Hoje vamos falar dum assunto recorrente, dos cães que mordem a cauda sem
razão aparentemente, que normalmente acabam encharcados em antidepressivos, ansiolíticos
e outras drogas, de difícil desmame e de múltiplos efeitos secundários, por
norma inibidores do seu melhor desempenho, capazes de surtir efeito contrário e
por vezes responsáveis pelo aparecimento de novas taras, que podem não evitar e
na maioria dos casos não evitam a amputação da sua cauda. Dedicámos muitos anos
à observação e estudo do problema, que nunca nos bateu à porta mas que sempre
conviveu connosco paredes-meias.
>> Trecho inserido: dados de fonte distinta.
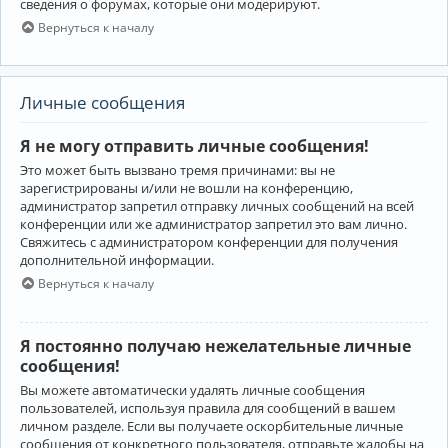
сведения о форумах, которые они модерируют.
Вернуться к началу
Личные сообщения
Я не могу отправить личные сообщения!
Это может быть вызвано тремя причинами: вы не
зарегистрированы и/или не вошли на конференцию,
администратор запретил отправку личных сообщений на всей
конференции или же администратор запретил это вам лично.
Свяжитесь с администратором конференции для получения
дополнительной информации.
Вернуться к началу
Я постоянно получаю нежелательные личные
сообщения!
Вы можете автоматически удалять личные сообщения
пользователей, используя правила для сообщений в вашем
личном разделе. Если вы получаете оскорбительные личные
сообщения от конкретного пользователя, отправьте жалобы на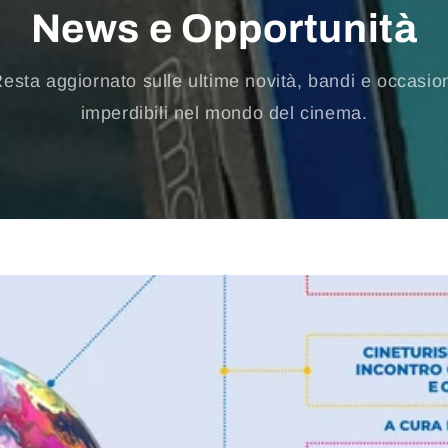
News e Opportunità
esta aggiornato sulle ultime novità, bandi e occasio
imperdibili nel mondo del cinema.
Devido a essa relação de proximidade e ao facto
de ensinarmos cães, depois de termos observado o maior número deles com esse
desvio comportamental, ao encontrarmos as causas, descobrimos também as
soluções. Em função do que constatámos e sem medo de fugir à verdade, as razões
que concorrem para este desequilíbrio individual são três, sendo elas
genéticas, ambientais e higio-sanitárias, podendo isoladamente cada uma delas
bastar para a eclosão do problema, apesar de não ser raro assistirmos à sua
combinação, o que mais reforça a frustração e revolta caninas.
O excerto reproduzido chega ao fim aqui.